--- START ---

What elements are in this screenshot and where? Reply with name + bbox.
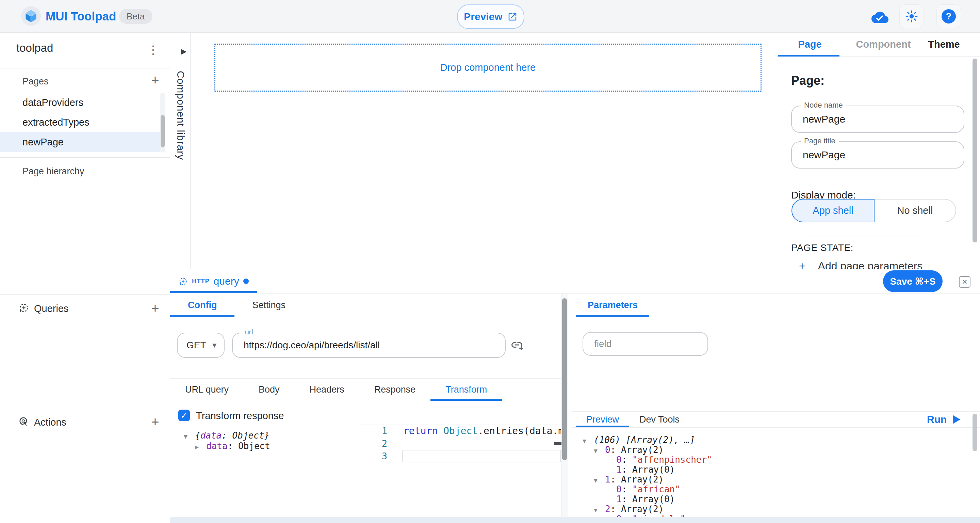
tree-token: : Array(0): [622, 494, 675, 504]
field-placeholder: field: [594, 333, 611, 355]
tab-body[interactable]: Body: [243, 379, 295, 401]
field-input[interactable]: field: [582, 332, 708, 356]
tree-token: :: [622, 484, 632, 494]
tree-token: : Array(2): [611, 474, 664, 485]
pages-scrollbar-thumb[interactable]: [161, 115, 165, 147]
tab-transform[interactable]: Transform: [430, 379, 502, 401]
tree-token: "airedale": [632, 514, 686, 517]
tree-expander-icon[interactable]: ▶: [195, 442, 206, 452]
code-line[interactable]: 1return Object.entries(data.messag: [361, 424, 561, 437]
display-mode-app-shell[interactable]: App shell: [791, 199, 875, 222]
tab-url-query[interactable]: URL query: [170, 379, 243, 401]
page-item-extractedTypes[interactable]: extractedTypes: [0, 112, 160, 132]
schema-tree: ▼{data: Object}▶data: Object: [184, 431, 270, 451]
code-editor[interactable]: 1return Object.entries(data.messag23: [361, 424, 561, 462]
component-library-expand-chevron-icon[interactable]: ▶: [176, 47, 191, 56]
tree-token: 1: [616, 464, 622, 475]
method-select[interactable]: GET ▼: [177, 333, 224, 358]
request-tabbar: URL query Body Headers Response Transfor…: [170, 378, 561, 401]
tab-component[interactable]: Component: [853, 33, 913, 56]
plus-icon: +: [799, 260, 805, 269]
config-scrollbar-thumb[interactable]: [562, 298, 567, 460]
close-panel-icon[interactable]: ✕: [959, 276, 970, 288]
code-token: .entries(data.messag: [478, 425, 561, 437]
canvas-drop-zone[interactable]: Drop component here: [215, 43, 762, 92]
toolpad-app: MUI Toolpad Beta Preview ? toolpad ⋮ Pag…: [0, 0, 980, 523]
tree-row[interactable]: ▼1: Array(2): [582, 475, 970, 485]
transform-response-label: Transform response: [196, 410, 284, 421]
run-button[interactable]: Run: [927, 411, 960, 428]
tab-preview[interactable]: Preview: [576, 411, 629, 427]
config-tabbar: Config Settings: [170, 293, 569, 317]
tree-token: 0: [616, 454, 622, 465]
add-action-button[interactable]: +: [148, 414, 163, 431]
tree-token: 0: [605, 445, 611, 455]
code-line[interactable]: 3: [361, 450, 561, 462]
tree-token: 0: [616, 514, 622, 517]
page-item-newPage-selected[interactable]: newPage: [0, 132, 160, 152]
tab-parameters[interactable]: Parameters: [576, 293, 649, 317]
tab-http-query[interactable]: HTTP query: [170, 269, 257, 293]
node-name-field[interactable]: Node name newPage: [791, 105, 964, 133]
help-icon: ?: [942, 9, 956, 24]
actions-icon: [18, 416, 29, 427]
add-link-icon[interactable]: [511, 338, 523, 351]
tab-headers[interactable]: Headers: [295, 379, 360, 401]
tree-expander-icon[interactable]: ▼: [594, 475, 605, 485]
tab-response[interactable]: Response: [360, 379, 431, 401]
page-title-field[interactable]: Page title newPage: [791, 141, 964, 169]
tree-row: 0: "african": [582, 485, 970, 494]
tree-expander-icon[interactable]: ▼: [582, 436, 594, 446]
help-button[interactable]: ?: [937, 5, 961, 28]
tab-page[interactable]: Page: [793, 33, 827, 56]
tab-settings[interactable]: Settings: [234, 293, 303, 317]
tree-token: 0: [616, 484, 622, 494]
tree-token: data: [206, 441, 228, 451]
tree-row: 0: "airedale": [582, 514, 970, 517]
inspector-border: [776, 33, 776, 269]
inspector-scrollbar-thumb[interactable]: [972, 59, 977, 242]
project-menu-button[interactable]: ⋮: [146, 40, 161, 59]
tree-expander-icon[interactable]: ▼: [594, 446, 605, 456]
tab-theme[interactable]: Theme: [924, 33, 964, 56]
add-page-parameters-clipped[interactable]: + Add page parameters: [799, 258, 962, 269]
page-item-dataProviders[interactable]: dataProviders: [0, 92, 160, 112]
result-json-tree: ▼(106) [Array(2), …]▼0: Array(2)0: "affe…: [582, 435, 970, 517]
sections-divider: [572, 293, 572, 517]
result-scrollbar-thumb[interactable]: [972, 414, 977, 451]
tree-row[interactable]: ▶data: Object: [184, 441, 270, 451]
add-query-button[interactable]: +: [148, 300, 163, 317]
bottom-scroll-strip[interactable]: [170, 517, 980, 523]
queries-section-label: Queries: [34, 303, 69, 314]
tree-row[interactable]: ▼(106) [Array(2), …]: [582, 435, 970, 445]
chevron-down-icon: ▼: [211, 333, 218, 357]
theme-toggle-button[interactable]: [899, 5, 924, 28]
display-mode-no-shell[interactable]: No shell: [875, 199, 956, 222]
save-button[interactable]: Save ⌘+S: [883, 270, 943, 292]
tree-token: data: [200, 431, 222, 441]
drop-hint-text: Drop component here: [440, 62, 536, 73]
tree-row[interactable]: ▼0: Array(2): [582, 445, 970, 455]
preview-button[interactable]: Preview: [457, 5, 524, 29]
actions-section-label: Actions: [34, 417, 66, 428]
tree-token: 1: [605, 474, 611, 485]
tree-token: :: [622, 454, 632, 465]
add-page-button[interactable]: +: [148, 72, 163, 89]
tab-config[interactable]: Config: [170, 293, 234, 317]
tree-expander-icon[interactable]: ▼: [184, 431, 195, 442]
component-library-label[interactable]: Component library: [175, 71, 186, 160]
result-tabbar: Preview Dev Tools: [572, 411, 980, 428]
code-line[interactable]: 2: [361, 437, 561, 450]
transform-response-checkbox[interactable]: ✓: [178, 410, 190, 421]
url-field[interactable]: url https://dog.ceo/api/breeds/list/all: [232, 333, 506, 358]
tree-row: 1: Array(0): [582, 494, 970, 504]
beta-badge: Beta: [119, 9, 153, 24]
add-page-parameters-label: Add page parameters: [818, 260, 923, 269]
tree-row[interactable]: ▼{data: Object}: [184, 431, 270, 441]
tree-token: {: [195, 431, 200, 441]
line-number: 1: [361, 424, 387, 437]
tree-row[interactable]: ▼2: Array(2): [582, 504, 970, 514]
tree-token: (106) [Array(2), …]: [594, 435, 695, 445]
tree-expander-icon[interactable]: ▼: [594, 505, 605, 515]
tab-dev-tools[interactable]: Dev Tools: [629, 411, 690, 427]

--- END ---

» TASK INSTRUCTIONS
Aside from the pictures, copy all of the entries exactly.

» TASK RESPONSE
What elements are in this screenshot and where? Reply with name + bbox.
tree-token: : Array(0): [622, 494, 675, 504]
field-placeholder: field: [594, 333, 611, 355]
tab-body[interactable]: Body: [243, 379, 295, 401]
field-input[interactable]: field: [582, 332, 708, 356]
tree-token: :: [622, 484, 632, 494]
tree-token: : Array(2): [611, 474, 664, 485]
pages-scrollbar-thumb[interactable]: [161, 115, 165, 147]
tab-transform[interactable]: Transform: [430, 379, 502, 401]
tree-token: "airedale": [632, 514, 686, 517]
tree-expander-icon[interactable]: ▶: [195, 442, 206, 452]
code-line[interactable]: 1return Object.entries(data.messag: [361, 424, 561, 437]
display-mode-app-shell[interactable]: App shell: [791, 199, 875, 222]
tab-url-query[interactable]: URL query: [170, 379, 243, 401]
page-item-extractedTypes[interactable]: extractedTypes: [0, 112, 160, 132]
schema-tree: ▼{data: Object}▶data: Object: [184, 431, 270, 451]
code-editor[interactable]: 1return Object.entries(data.messag23: [361, 424, 561, 462]
component-library-expand-chevron-icon[interactable]: ▶: [176, 47, 191, 56]
tree-token: 1: [616, 464, 622, 475]
method-select[interactable]: GET ▼: [177, 333, 224, 358]
request-tabbar: URL query Body Headers Response Transfor…: [170, 378, 561, 401]
tab-component[interactable]: Component: [853, 33, 913, 56]
plus-icon: +: [799, 260, 805, 269]
config-scrollbar-thumb[interactable]: [562, 298, 567, 460]
close-panel-icon[interactable]: ✕: [959, 276, 970, 288]
code-token: .entries(data.messag: [478, 425, 561, 437]
canvas-drop-zone[interactable]: Drop component here: [215, 43, 762, 92]
toolpad-app: MUI Toolpad Beta Preview ? toolpad ⋮ Pag…: [0, 0, 980, 523]
tree-row[interactable]: ▼1: Array(2): [582, 475, 970, 485]
transform-response-label: Transform response: [196, 410, 284, 421]
run-button[interactable]: Run: [927, 411, 960, 428]
tab-preview[interactable]: Preview: [576, 411, 629, 427]
config-tabbar: Config Settings: [170, 293, 569, 317]
tree-token: 0: [616, 454, 622, 465]
add-action-button[interactable]: +: [148, 414, 163, 431]
tree-token: 0: [605, 445, 611, 455]
code-line[interactable]: 3: [361, 450, 561, 462]
tree-token: 0: [616, 514, 622, 517]
page-item-newPage-selected[interactable]: newPage: [0, 132, 160, 152]
tab-parameters[interactable]: Parameters: [576, 293, 649, 317]
tab-http-query[interactable]: HTTP query: [170, 269, 257, 293]
node-name-field[interactable]: Node name newPage: [791, 105, 964, 133]
help-icon: ?: [942, 9, 956, 24]
actions-icon: [18, 416, 29, 427]
add-link-icon[interactable]: [511, 338, 523, 351]
tab-headers[interactable]: Headers: [295, 379, 360, 401]
tree-expander-icon[interactable]: ▼: [594, 475, 605, 485]
tab-response[interactable]: Response: [360, 379, 431, 401]
page-title-field[interactable]: Page title newPage: [791, 141, 964, 169]
tree-row: 0: "african": [582, 485, 970, 494]
tree-expander-icon[interactable]: ▼: [582, 436, 594, 446]
help-button[interactable]: ?: [937, 5, 961, 28]
tab-page[interactable]: Page: [793, 33, 827, 56]
tab-settings[interactable]: Settings: [234, 293, 303, 317]
tree-token: 0: [616, 484, 622, 494]
tree-token: data: [206, 441, 228, 451]
tree-row: 0: "airedale": [582, 514, 970, 517]
inspector-border: [776, 33, 776, 269]
inspector-scrollbar-thumb[interactable]: [972, 59, 977, 242]
project-menu-button[interactable]: ⋮: [146, 40, 161, 59]
tree-expander-icon[interactable]: ▼: [594, 446, 605, 456]
tab-theme[interactable]: Theme: [924, 33, 964, 56]
add-page-parameters-clipped[interactable]: + Add page parameters: [799, 258, 962, 269]
page-item-dataProviders[interactable]: dataProviders: [0, 92, 160, 112]
result-json-tree: ▼(106) [Array(2), …]▼0: Array(2)0: "affe…: [582, 435, 970, 517]
sections-divider: [572, 293, 572, 517]
result-scrollbar-thumb[interactable]: [972, 414, 977, 451]
tree-row[interactable]: ▶data: Object: [184, 441, 270, 451]
add-query-button[interactable]: +: [148, 300, 163, 317]
bottom-scroll-strip[interactable]: [170, 517, 980, 523]
queries-section-label: Queries: [34, 303, 69, 314]
tree-row[interactable]: ▼(106) [Array(2), …]: [582, 435, 970, 445]
chevron-down-icon: ▼: [211, 333, 218, 357]
theme-toggle-button[interactable]: [899, 5, 924, 28]
display-mode-no-shell[interactable]: No shell: [875, 199, 956, 222]
save-button[interactable]: Save ⌘+S: [883, 270, 943, 292]
tree-token: data: [200, 431, 222, 441]
drop-hint-text: Drop component here: [440, 62, 536, 73]
tree-row[interactable]: ▼0: Array(2): [582, 445, 970, 455]
preview-button[interactable]: Preview: [457, 5, 524, 29]
actions-section-label: Actions: [34, 417, 66, 428]
tree-token: 1: [605, 474, 611, 485]
tree-token: :: [622, 454, 632, 465]
add-page-button[interactable]: +: [148, 72, 163, 89]
tab-config[interactable]: Config: [170, 293, 234, 317]
tree-expander-icon[interactable]: ▼: [184, 431, 195, 442]
component-library-label[interactable]: Component library: [175, 71, 186, 160]
result-tabbar: Preview Dev Tools: [572, 411, 980, 428]
code-line[interactable]: 2: [361, 437, 561, 450]
transform-response-checkbox[interactable]: ✓: [178, 410, 190, 421]
url-field[interactable]: url https://dog.ceo/api/breeds/list/all: [232, 333, 506, 358]
tree-row: 1: Array(0): [582, 494, 970, 504]
beta-badge: Beta: [119, 9, 153, 24]
add-page-parameters-label: Add page parameters: [818, 260, 923, 269]
tree-row[interactable]: ▼{data: Object}: [184, 431, 270, 441]
tree-token: {: [195, 431, 200, 441]
line-number: 1: [361, 424, 387, 437]
tree-row[interactable]: ▼2: Array(2): [582, 504, 970, 514]
tree-token: (106) [Array(2), …]: [594, 435, 695, 445]
tree-expander-icon[interactable]: ▼: [594, 505, 605, 515]
tab-dev-tools[interactable]: Dev Tools: [629, 411, 690, 427]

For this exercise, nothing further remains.